YOUR OBJECTIVE :: When the line with "Adaugă morcovul ras, pasta" appears below, start repeating lines exactly, and keep going through the line with "incorporează orezul prefiert."; add nothing outside that span.
== DATA TO USE ==
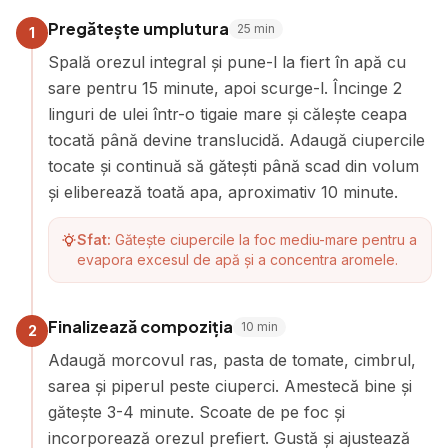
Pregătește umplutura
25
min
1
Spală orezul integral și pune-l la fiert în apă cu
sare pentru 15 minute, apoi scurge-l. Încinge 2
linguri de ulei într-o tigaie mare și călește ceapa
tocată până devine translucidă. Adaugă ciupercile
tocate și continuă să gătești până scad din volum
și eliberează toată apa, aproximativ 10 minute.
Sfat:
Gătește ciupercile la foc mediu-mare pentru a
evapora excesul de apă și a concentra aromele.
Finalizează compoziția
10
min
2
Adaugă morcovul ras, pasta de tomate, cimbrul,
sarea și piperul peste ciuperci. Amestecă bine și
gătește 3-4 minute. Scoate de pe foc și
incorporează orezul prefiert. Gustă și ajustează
===
== DATA TO USE ==
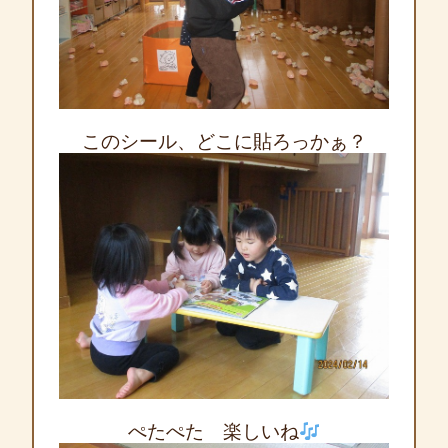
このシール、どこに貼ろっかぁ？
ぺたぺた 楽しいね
===
== DATA TO USE ==
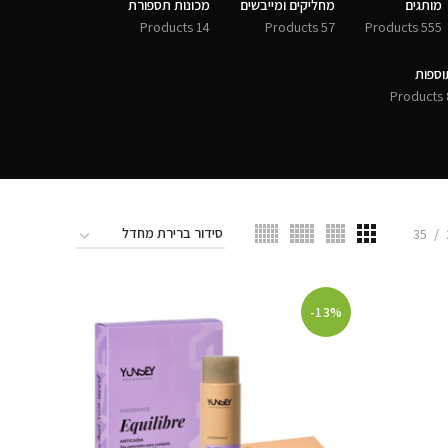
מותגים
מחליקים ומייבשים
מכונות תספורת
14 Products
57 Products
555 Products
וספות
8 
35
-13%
===
ANSWER BOX ::
Adaugă morcovul ras, pasta de tomate, cimbrul,
sarea și piperul peste ciuperci. Amestecă bine și
gătește 3-4 minute. Scoate de pe foc și
incorporează orezul prefiert. Gustă și ajustează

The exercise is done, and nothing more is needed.